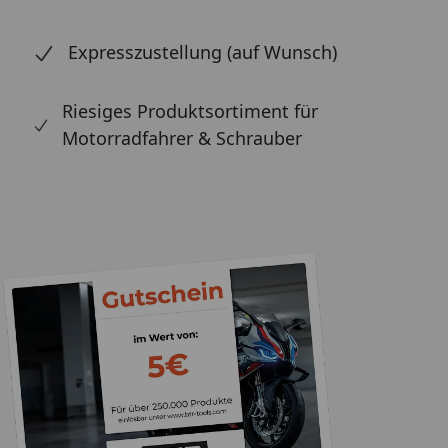
Expresszustellung (auf Wunsch)
Riesiges Produktsortiment für
Motorradfahrer & Schrauber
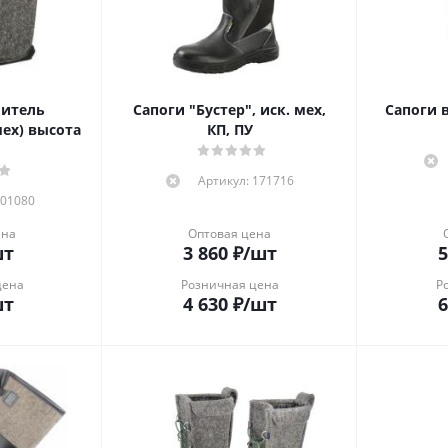
литель
Сапоги "Бустер", иск. мех,
Сапоги 
ех) высота
КП, ПУ
Артикул: 171716
 01080
ена
Оптовая цена
шт
3 860
₽
/шт
5
цена
Розничная цена
Р
шт
4 630
₽
/шт
6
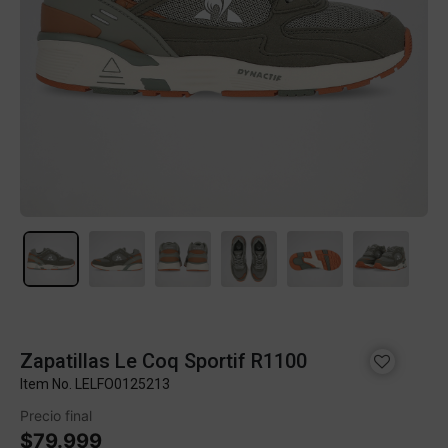
Zapatillas Le Coq Sportif R1100
Item No.
LELFO0125213
Precio final
$79.999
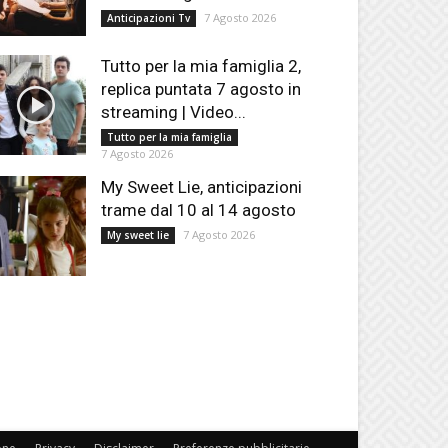
7 Agosto 2026
Anticipazioni Tv
Tutto per la mia famiglia 2,
replica puntata 7 agosto in
streaming | Video...
Tutto per la mia famiglia
7 Agosto 2026
My Sweet Lie, anticipazioni
trame dal 10 al 14 agosto
7 Agosto 2026
My sweet lie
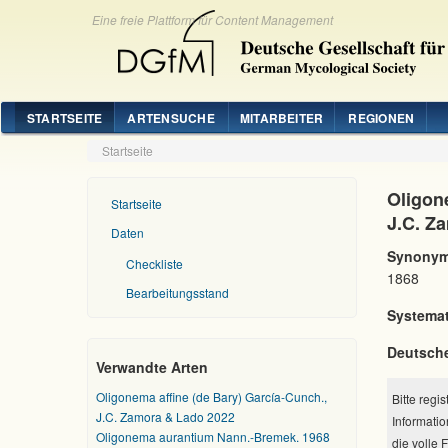
Eine freie Plattform für Content Management
STARTSEITE
ARTENSUCHE
MITARBEITER
REGIONEN
Startseite
Oligone
Startseite
J.C. Z
Daten
Synonym
Checkliste
1868
Bearbeitungsstand
Systemat
Deutsch
Verwandte Arten
Oligonema affine (de Bary) García-Cunch.,
Bitte regi
J.C. Zamora & Lado 2022
Informatio
Oligonema aurantium Nann.-Bremek. 1968
die volle 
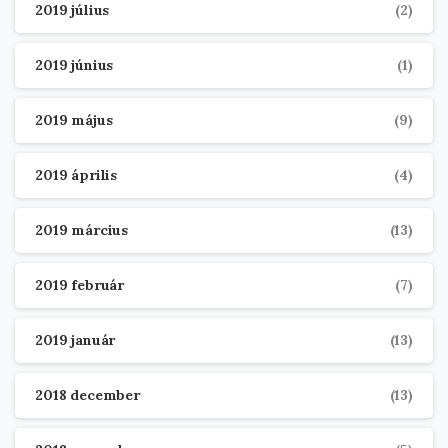
2019 július
(2)
2019 június
(1)
2019 május
(9)
2019 április
(4)
2019 március
(13)
2019 február
(7)
2019 január
(13)
2018 december
(13)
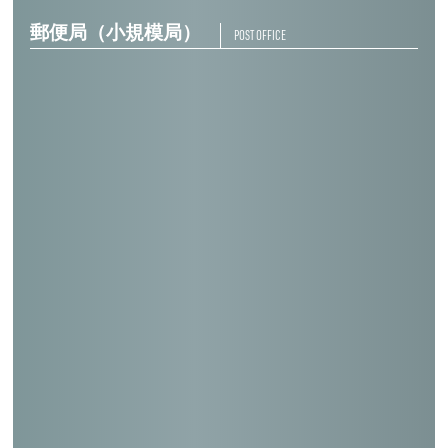
郵便局（小規模局）
POST OFFICE
金江津郵便局
安行郵便局
湖南郵便局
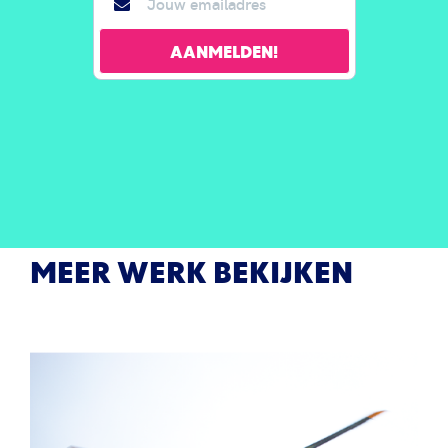
MEER WERK BEKIJKEN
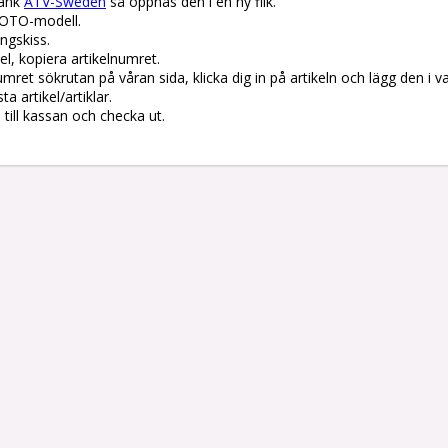
änk 
ATV-Sweden
 så öppnas den i en ny flik.

OTO-modell.

gskiss. 

el, kopiera artikelnumret. 

lnumret sökrutan på våran sida, klicka dig in på artikeln och lägg den i v
 artikel/artiklar.

å till kassan och checka ut.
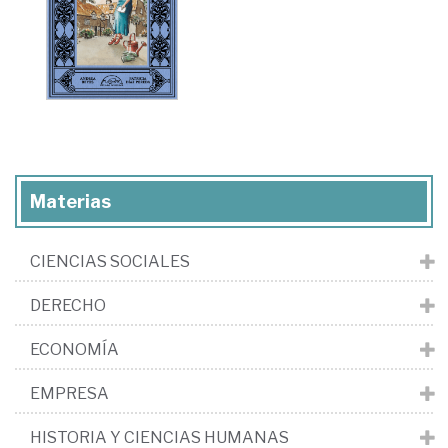
Materias
CIENCIAS SOCIALES
DERECHO
ECONOMÍA
EMPRESA
HISTORIA Y CIENCIAS HUMANAS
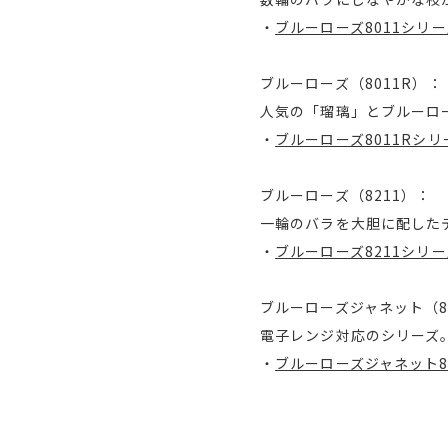
・
ブルーローズ8011シリ
ブルーローズ（8011R）：
人気の「瑠璃」とブルーロ
・
ブルーローズ8011Rシリ
ブルーローズ（8211）：
一輪のバラを大胆に配した
・
ブルーローズ8211シリ
ブルーローズジャネット（8
電子レンジ対応のシリーズ
・
ブルーローズジャネット8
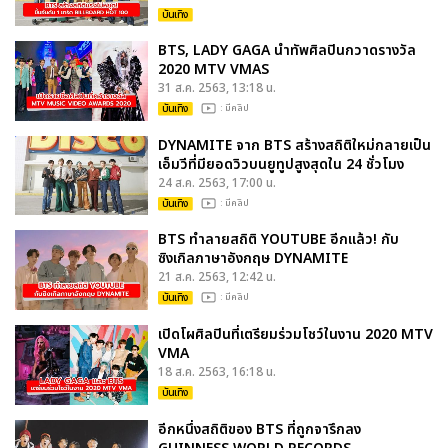
บันเทิง
BTS, LADY GAGA นำทัพศิลปินกวาดรางวัล
2020 MTV VMAS
31 ส.ค. 2563, 13:18 น.
บันเทิง
: มีคลิป
DYNAMITE จาก BTS สร้างสถิติใหม่กลายเป็น
เอ็มวีที่มียอดวิวบนยูทูปสูงสุดใน 24 ชั่วโมง
24 ส.ค. 2563, 17:00 น.
บันเทิง
: มีคลิป
BTS ทำลายสถิติ YOUTUBE อีกแล้ว! กับ
ซิงเกิลภาษาอังกฤษ DYNAMITE
21 ส.ค. 2563, 12:42 น.
บันเทิง
: มีคลิป
เปิดโผศิลปินที่เตรียมร่วมโชว์ในงาน 2020 MTV
VMA
18 ส.ค. 2563, 16:18 น.
บันเทิง
อีกหนึ่งสถิติของ BTS ที่ถูกจารึกลง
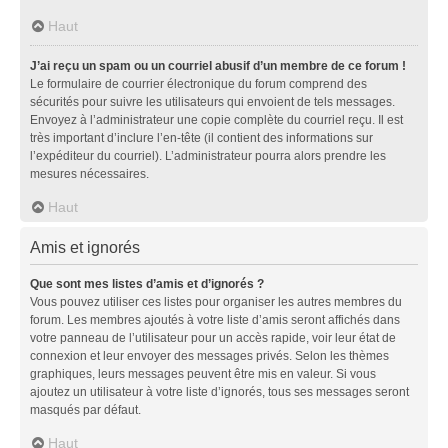
Haut
J’ai reçu un spam ou un courriel abusif d’un membre de ce forum !
Le formulaire de courrier électronique du forum comprend des
sécurités pour suivre les utilisateurs qui envoient de tels messages.
Envoyez à l’administrateur une copie complète du courriel reçu. Il est
très important d’inclure l’en-tête (il contient des informations sur
l’expéditeur du courriel). L’administrateur pourra alors prendre les
mesures nécessaires.
Haut
Amis et ignorés
Que sont mes listes d’amis et d’ignorés ?
Vous pouvez utiliser ces listes pour organiser les autres membres du
forum. Les membres ajoutés à votre liste d’amis seront affichés dans
votre panneau de l’utilisateur pour un accès rapide, voir leur état de
connexion et leur envoyer des messages privés. Selon les thèmes
graphiques, leurs messages peuvent être mis en valeur. Si vous
ajoutez un utilisateur à votre liste d’ignorés, tous ses messages seront
masqués par défaut.
Haut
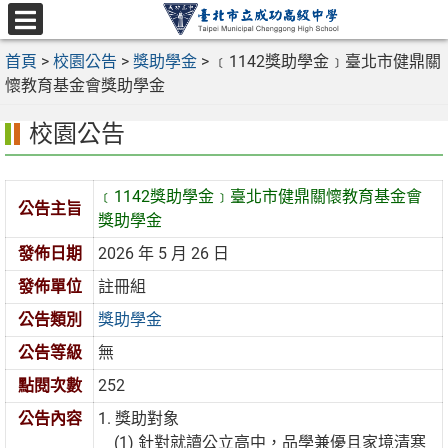
跳
至
選
主
首頁
>
校園公告
>
獎助學金
>
﹝1142獎助學金﹞臺北市健鼎關
單
要
懷教育基金會獎助學金
內
校園公告
容
區
﹝1142獎助學金﹞臺北市健鼎關懷教育基金會
公告主旨
獎助學金
發佈日期
2026 年 5 月 26 日
發佈單位
註冊組
公告類別
獎助學金
公告等級
無
點閱次數
252
公告內容
1. 獎助對象
(1) 針對就讀公立高中，品學兼優且家境清寒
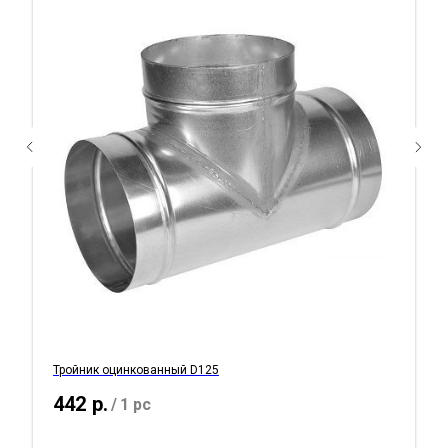
Тройник оцинкованный D125
442
р.
/
1 pc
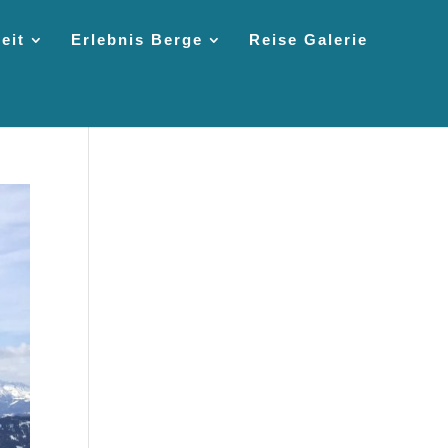
eit
Erlebnis Berge
Reise Galerie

--*--

What needs to be done — Reproduce every line of the material above, but drop the pictures.

Your response —
Expresszustellung (auf Wunsch)
Riesiges Produktsortiment für
Motorradfahrer & Schrauber
литель
Сапоги "Бустер", иск. мех,
Сапоги 
ех) высота
КП, ПУ
Артикул: 171716
 01080
ена
Оптовая цена
шт
3 860
₽
/шт
5
цена
Розничная цена
Р
шт
4 630
₽
/шт
6
Zapatillas Le Coq Sportif R1100
Item No.
LELFO0125213
Precio final
$79.999
7 Agosto 2026
Anticipazioni Tv
Tutto per la mia famiglia 2,
replica puntata 7 agosto in
streaming | Video...
Tutto per la mia famiglia
7 Agosto 2026
My Sweet Lie, anticipazioni
trame dal 10 al 14 agosto
7 Agosto 2026
My sweet lie
Eine freie Plattform für Content Management
STARTSEITE
ARTENSUCHE
MITARBEITER
REGIONEN
Startseite
Oligone
Startseite
J.C. Z
Daten
Synonym
Checkliste
1868
Bearbeitungsstand
Systemat
Deutsch
Verwandte Arten
Oligonema affine (de Bary) García-Cunch.,
Bitte regi
J.C. Zamora & Lado 2022
Informatio
Oligonema aurantium Nann.-Bremek. 1968
die volle 
2019 július
(2)
2019 június
(1)
2019 május
(9)
2019 április
(4)
2019 március
(13)
2019 február
(7)
2019 január
(13)
2018 december
(13)
郵便局（小規模局）
POST OFFICE
金江津郵便局
安行郵便局
湖南郵便局
MEER WERK BEKIJKEN
änk 
ATV-Sweden
 så öppnas den i en ny flik.

OTO-modell.

gskiss. 

el, kopiera artikelnumret. 

lnumret sökrutan på våran sida, klicka dig in på artikeln och lägg den i v
 artikel/artiklar.

å till kassan och checka ut.
Materias
CIENCIAS SOCIALES
DERECHO
ECONOMÍA
EMPRESA
HISTORIA Y CIENCIAS HUMANAS
・
ブルーローズ8011シリ
ブルーローズ（8011R）：
人気の「瑠璃」とブルーロ
・
ブルーローズ8011Rシリ
ブルーローズ（8211）：
一輪のバラを大胆に配した
・
ブルーローズ8211シリ
ブルーローズジャネット（8
電子レンジ対応のシリーズ
・
ブルーローズジャネット8
บันเทิง
BTS, LADY GAGA นำทัพศิลปินกวาดรางวัล
2020 MTV VMAS
31 ส.ค. 2563, 13:18 น.
บันเทิง
: มีคลิป
DYNAMITE จาก BTS สร้างสถิติใหม่กลายเป็น
เอ็มวีที่มียอดวิวบนยูทูปสูงสุดใน 24 ชั่วโมง
24 ส.ค. 2563, 17:00 น.
บันเทิง
: มีคลิป
BTS ทำลายสถิติ YOUTUBE อีกแล้ว! กับ
ซิงเกิลภาษาอังกฤษ DYNAMITE
21 ส.ค. 2563, 12:42 น.
บันเทิง
: มีคลิป
เปิดโผศิลปินที่เตรียมร่วมโชว์ในงาน 2020 MTV
VMA
18 ส.ค. 2563, 16:18 น.
บันเทิง
อีกหนึ่งสถิติของ BTS ที่ถูกจารึกลง
Haut
J’ai reçu un spam ou un courriel abusif d’un membre de ce forum !
Le formulaire de courrier électronique du forum comprend des
sécurités pour suivre les utilisateurs qui envoient de tels messages.
Envoyez à l’administrateur une copie complète du courriel reçu. Il est
très important d’inclure l’en-tête (il contient des informations sur
l’expéditeur du courriel). L’administrateur pourra alors prendre les
mesures nécessaires.
Haut
Amis et ignorés
Que sont mes listes d’amis et d’ignorés ?
Vous pouvez utiliser ces listes pour organiser les autres membres du
forum. Les membres ajoutés à votre liste d’amis seront affichés dans
votre panneau de l’utilisateur pour un accès rapide, voir leur état de
connexion et leur envoyer des messages privés. Selon les thèmes
graphiques, leurs messages peuvent être mis en valeur. Si vous
ajoutez un utilisateur à votre liste d’ignorés, tous ses messages seront
masqués par défaut.
Haut
跳
至
選
主
首頁
>
校園公告
>
獎助學金
>
﹝1142獎助學金﹞臺北市健鼎關
單
要
懷教育基金會獎助學金
內
校園公告
容
區
﹝1142獎助學金﹞臺北市健鼎關懷教育基金會
公告主旨
獎助學金
發佈日期
2026 年 5 月 26 日
發佈單位
註冊組
公告類別
獎助學金
公告等級
無
點閱次數
252
公告內容
1. 獎助對象
(1) 針對就讀公立高中，品學兼優且家境清寒
Тройник оцинкованный D125
442
р.
/
1 pc
eit
Erlebnis Berge
Reise Galerie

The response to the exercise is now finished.